In Michigan, Gov. Whitmer did not try to scuttle the rally, but warned that such events “threaten all that sacrifice that we’ve made.”

“If the rallies are like those he’s held in recent days in other states, with lots of people close together without masks on projecting their voices, I’m concerned about it,” she said at a news conference Thursday morning. “This is not a partisan observation. We are in a public health crisis. We all want to get out of this public health crisis. It’s going to take every one of us doing the right things to get out of it together, to make this as short as possible.” Michigan currently caps outdoor events at 100 people and mandates that attendees wear masks if they cannot consistently stay 6 feet away from people who are not part of their households. There is an exception, though, which states that nothing in the order can “abridge protections guaranteed by the state or federal constitution under these emergency circumstances.”

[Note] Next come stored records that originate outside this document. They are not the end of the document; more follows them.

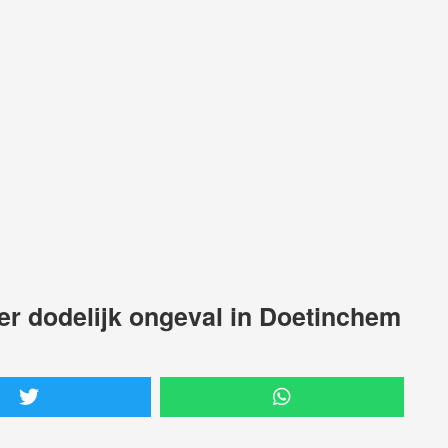
er dodelijk ongeval in Doetinchem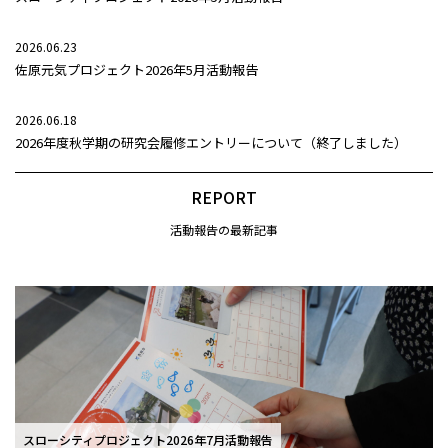
2026.06.23
佐原元気プロジェクト2026年5月活動報告
2026.06.18
2026年度秋学期の研究会履修エントリーについて（終了しました）
REPORT
活動報告の最新記事
スローシティプロジェクト2026年7月活動報告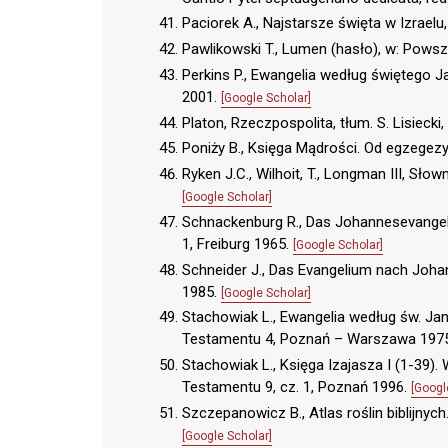
Paciorek A., Najstarsze święta w Izraelu, w
Pawlikowski T., Lumen (hasło), w: Powszec
Perkins P., Ewangelia według świętego Jan
2001.
[Google Scholar]
Platon, Rzeczpospolita, tłum. S. Lisieck
Poniży B., Księga Mądrości. Od egzegezy
Ryken J.C., Wilhoit, T., Longman III, Słow
[Google Scholar]
Schnackenburg R., Das Johannesevangel
1, Freiburg 1965.
[Google Scholar]
Schneider J., Das Evangelium nach Joh
1985.
[Google Scholar]
Stachowiak L., Ewangelia według św. J
Testamentu 4, Poznań – Warszawa 197
Stachowiak L., Księga Izajasza I (1-39)
Testamentu 9, cz. 1, Poznań 1996.
[Googl
Szczepanowicz B., Atlas roślin biblijnych
[Google Scholar]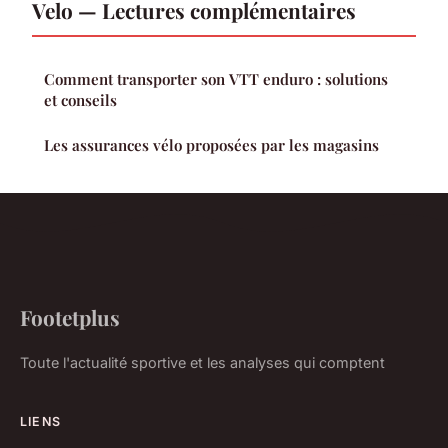
Velo — Lectures complémentaires
Comment transporter son VTT enduro : solutions
et conseils
Les assurances vélo proposées par les magasins
Footetplus
Toute l'actualité sportive et les analyses qui comptent
LIENS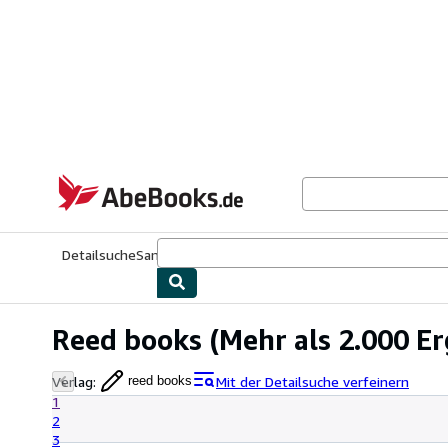
Zum Hauptinhalt
AbeBooks.de
Detailsuche
Sammlungen
Antiquarische Bücher
Kunst & Samm
Reed books
(Mehr als 2.000 Er
Verlag
:
Mit der Detailsuche verfeinern
reed books
1
2
3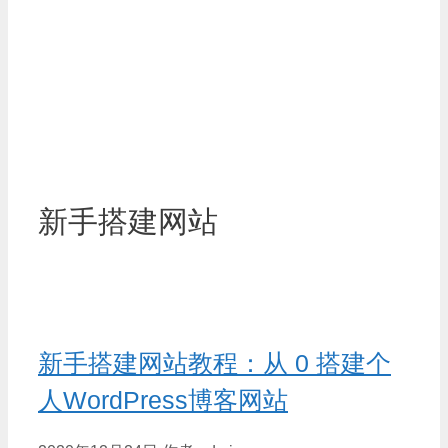
新手搭建网站
新手搭建网站教程：从 0 搭建个
人WordPress博客网站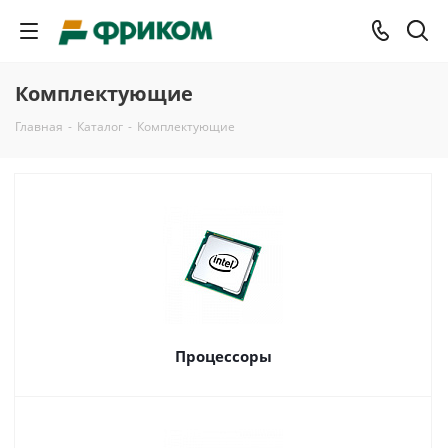
Комплектующие
Главная
-
Каталог
-
Комплектующие
Процессоры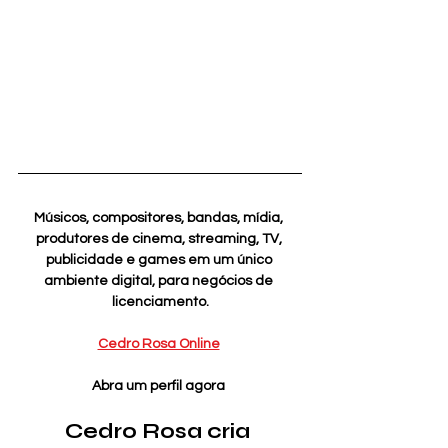
Músicos, compositores, bandas, mídia, 
produtores de cinema, streaming, TV, 
publicidade e games em um único 
ambiente digital, para negócios de 
licenciamento.
Cedro Rosa Online
Abra um perfil agora 
Cedro Rosa cria 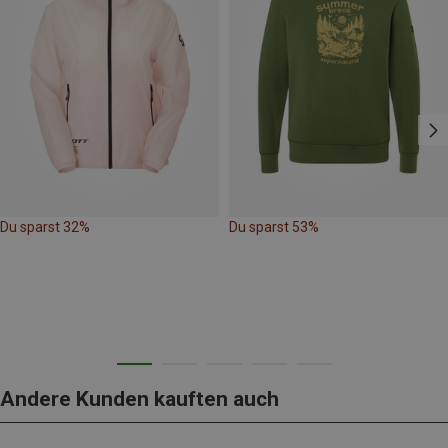
Du sparst 32%
Du sparst 53%
Andere Kunden kauften auch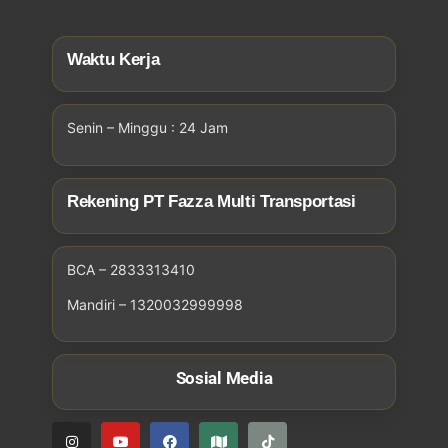
Waktu Kerja
Senin – Minggu : 24 Jam
Rekening PT Fazza Multi Transportasi
BCA – 2833313410
Mandiri – 1320032999998
Sosial Media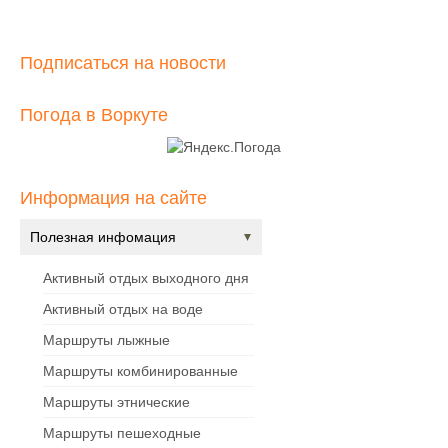
Подписаться на новости
Погода в Воркуте
Информация на сайте
Полезная инфомация
Активный отдых выходного дня
Активный отдых на воде
Маршруты лыжные
Маршруты комбинированные
Маршруты этнические
Маршруты пешеходные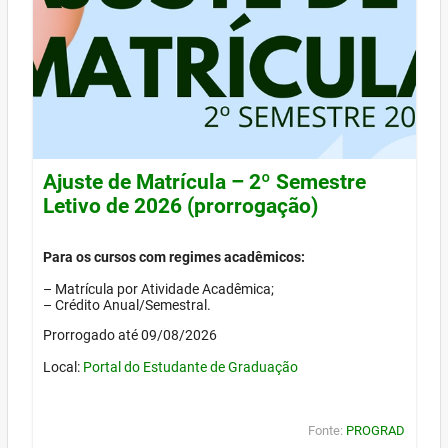
Ajuste de Matrícula – 2º Semestre
Letivo de 2026 (prorrogação)
Para os cursos com regimes acadêmicos:
– Matrícula por Atividade Acadêmica;
– Crédito Anual/Semestral.
Prorrogado até 09/08/2026
Local:
Portal do Estudante de Graduação
Fonte:
PROGRAD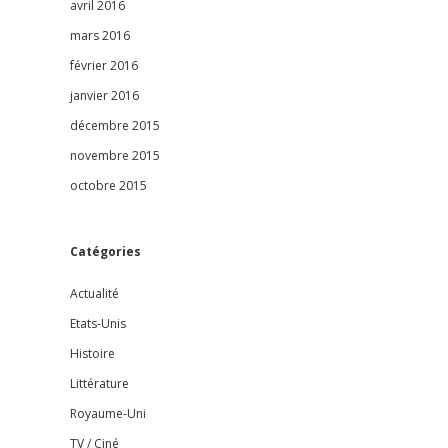
avril 2016
mars 2016
février 2016
janvier 2016
décembre 2015
novembre 2015
octobre 2015
Catégories
Actualité
Etats-Unis
Histoire
Littérature
Royaume-Uni
TV / Ciné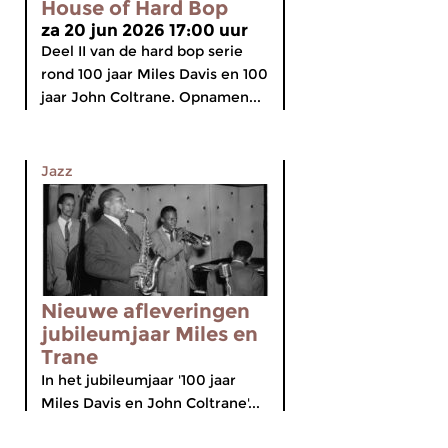
House of Hard Bop
za 20 jun 2026 17:00 uur
Deel II van de hard bop serie
rond 100 jaar Miles Davis en 100
jaar John Coltrane. Opnamen...
Jazz
Nieuwe afleveringen
jubileumjaar Miles en
Trane
In het jubileumjaar '100 jaar
Miles Davis en John Coltrane'...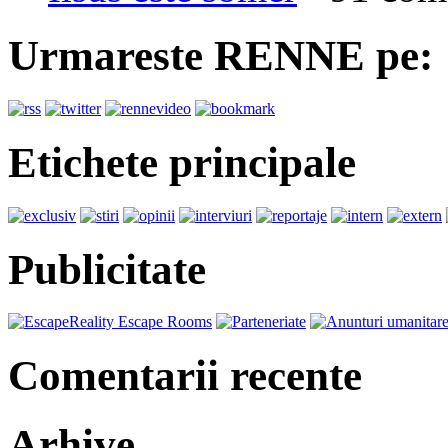
Urmareste RENNE pe:
Etichete principale
Publicitate
Comentarii recente
Arhive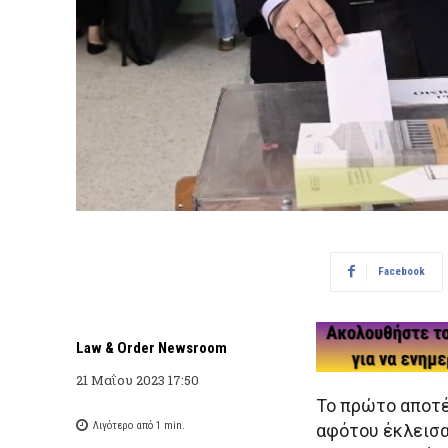
Facebook
Law & Order Newsroom
21 Μαΐου 2023 17:50
Το πρώτο αποτ
Λιγότερο από 1
min.
αφότου έκλεισα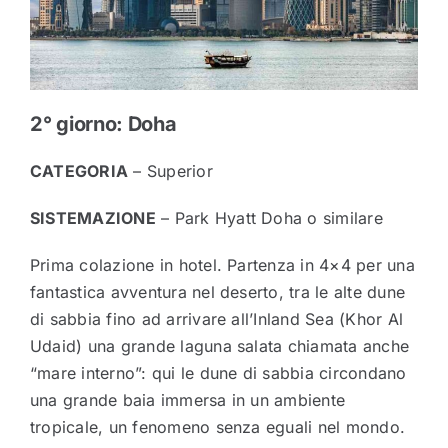
2° giorno: Doha
CATEGORIA
– Superior
SISTEMAZIONE
– Park Hyatt Doha o similare
Prima colazione in hotel. Partenza in 4×4 per una
fantastica avventura nel deserto, tra le alte dune
di sabbia fino ad arrivare all’Inland Sea (Khor Al
Udaid) una grande laguna salata chiamata anche
“mare interno”: qui le dune di sabbia circondano
una grande baia immersa in un ambiente
tropicale, un fenomeno senza eguali nel mondo.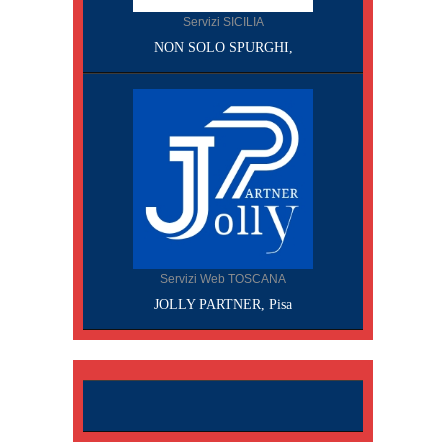
Servizi SICILIA
NON SOLO SPURGHI,
Servizi Web TOSCANA
JOLLY PARTNER, Pisa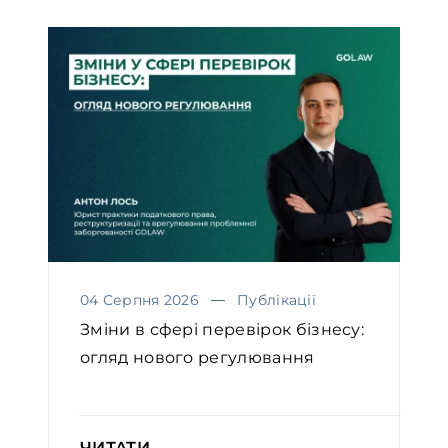
04 Серпня 2026
Публікації
Зміни в сфері перевірок бізнесу:
огляд нового регулювання
ЧИТАТИ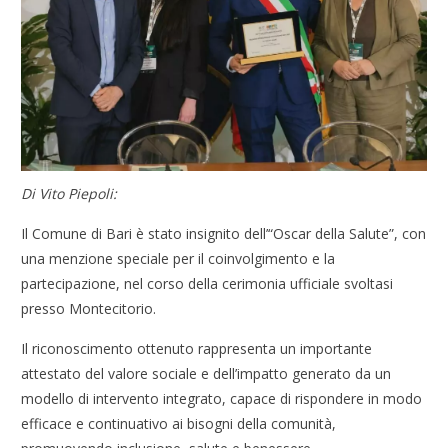
Di Vito Piepoli:
Il Comune di Bari è stato insignito dell’“Oscar della Salute”, con
una menzione speciale per il coinvolgimento e la
partecipazione, nel corso della cerimonia ufficiale svoltasi
presso Montecitorio.
Il riconoscimento ottenuto rappresenta un importante
attestato del valore sociale e dell’impatto generato da un
modello di intervento integrato, capace di rispondere in modo
efficace e continuativo ai bisogni della comunità,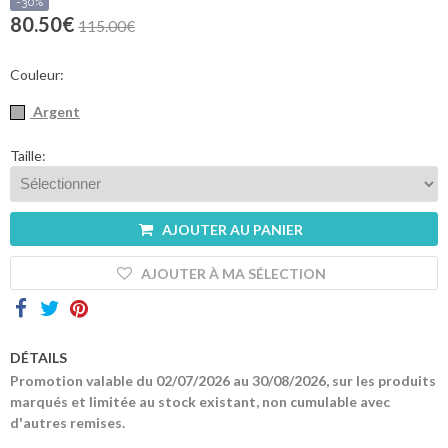
sommes-
-30%
nous
80.50€
115.00€
Contacts
Couleur:
Argent
Taille:
AJOUTER AU PANIER
AJOUTER À MA SÉLECTION
DÉTAILS
Promotion valable du 02/07/2026 au 30/08/2026, sur les produits
marqués et limitée au stock existant, non cumulable avec
d'autres remises.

It was a similar situation in North Carolina, where Trump held a rally earlier this week that drew a mostly mask-less crowd of thousands. While an executive order currently limits outdoor gatherings to 50 people and mandates masks in public, the rally was technically legal under state pandemic rules that exempt certain gatherings where people exercise free speech, a spokeswoman for North Carolina’s governor said Wednesday.

Still, the spokeswoman, Dory MacMillan, said that, “When elected leaders violate the White House coronavirus guidelines surrounding masks and social distancing, especially with large mask-less crowds that sit and stand closely together for hours, they put people’s health at risk.”

Michigan is a vital Electoral College battleground, which Trump won by only 10,704 votes, helping him breach the Democrats’ so-called “blue wall” and putting him in office. While Trump aides had all but written off the state earlier this summer, they now say they have seen a tightening in recent weeks and believe they are in a better position than they were in 2016. But Democrats see optimism, too, having made major gains there in the 2018 midterms, winning every major statewide office and a handful of congressional seats as well.

Both candidates have been paying frequent visits, with Biden traveling to suburban Detroit on Wednesday to make a direct appeal to blue-collar workers who might have voted Republican four years ago but now regret it.